[Records from a dataset]
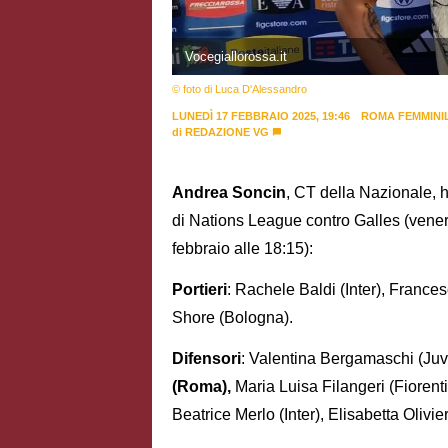
Vocegiallorossa.it
© foto di Luca D'Alessandro
LUNEDÌ 17 FEBBRAIO 2025, 19:46
ROMA FEMMINI
di
REDAZIONE VG
Andrea Soncin
, CT della Nazionale, h
di Nations League contro Galles (vener
febbraio alle 18:15):
Portieri
: Rachele Baldi (Inter), France
Shore (Bologna).
Difensori
: Valentina Bergamaschi (Juv
(Roma),
Maria Luisa Filangeri (Fiorent
Beatrice Merlo (Inter), Elisabetta Olivie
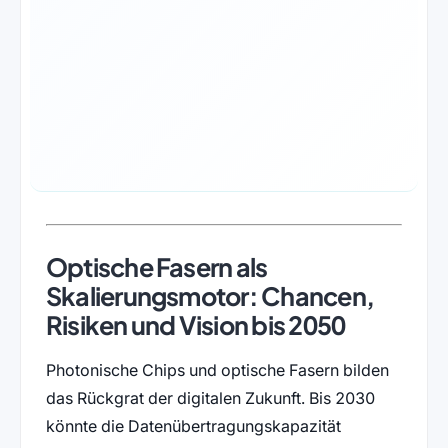
Optische Fasern als
Skalierungsmotor: Chancen,
Risiken und Vision bis 2050
Photonische Chips und optische Fasern bilden
das Rückgrat der digitalen Zukunft. Bis 2030
könnte die Datenübertragungskapazität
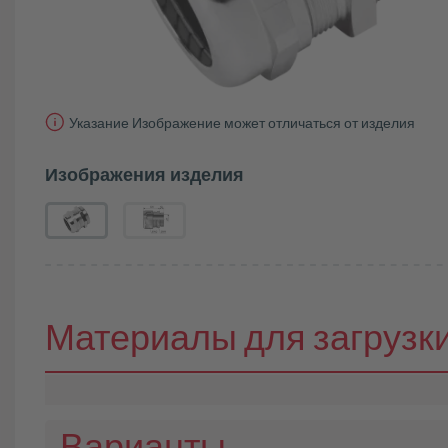
Указание Изображение может отличаться от изделия
Изображения изделия
Материалы для загрузк
Варианты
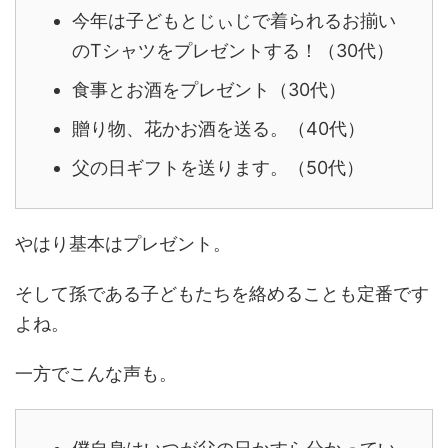
今年は子どもとじぃじで着られるお揃い
のTシャツをプレゼントする！（30代）
食事とお酒をプレゼント（30代）
贈り物、花かお酒を送る。（40代）
父の日ギフトを送ります。（50代）
やはり基本はプレゼント。
そして孫である子どもたちを絡めることも定番です
よね。
一方でこんな声も。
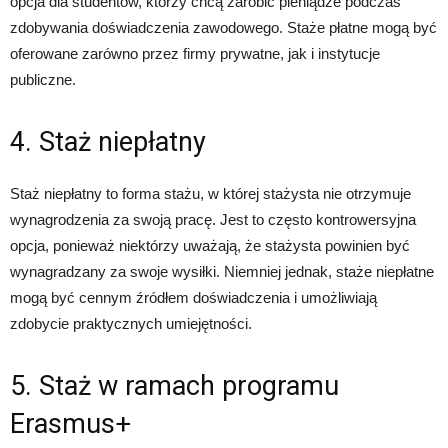
opcja dla studentów, którzy chcą zarobić pieniądze podczas
zdobywania doświadczenia zawodowego. Staże płatne mogą być
oferowane zarówno przez firmy prywatne, jak i instytucje
publiczne.
4. Staż niepłatny
Staż niepłatny to forma stażu, w której stażysta nie otrzymuje
wynagrodzenia za swoją pracę. Jest to często kontrowersyjna
opcja, ponieważ niektórzy uważają, że stażysta powinien być
wynagradzany za swoje wysiłki. Niemniej jednak, staże niepłatne
mogą być cennym źródłem doświadczenia i umożliwiają
zdobycie praktycznych umiejętności.
5. Staż w ramach programu
Erasmus+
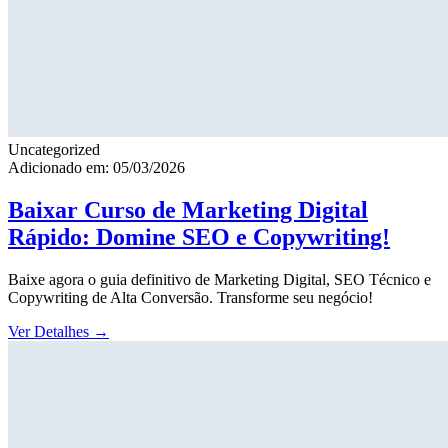
Uncategorized
Adicionado em: 05/03/2026
Baixar Curso de Marketing Digital
Rápido: Domine SEO e Copywriting!
Baixe agora o guia definitivo de Marketing Digital, SEO Técnico e
Copywriting de Alta Conversão. Transforme seu negócio!
Ver Detalhes
→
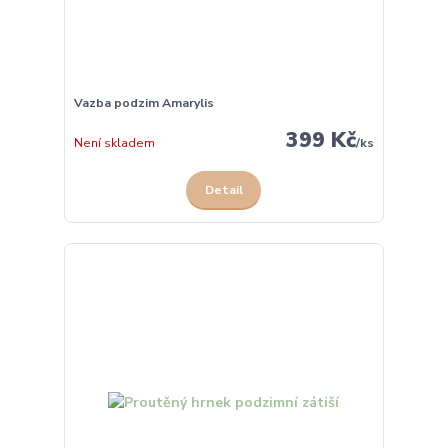
Vazba podzim Amarylis
399 Kč
Není skladem
/
ks
Detail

Task statement.
Scan the records for lines that hold "Copywriting", and reproduce each one you find.

Exercise result.
Rápido: Domine SEO e Copywriting!
Copywriting de Alta Conversão. Transforme seu negócio!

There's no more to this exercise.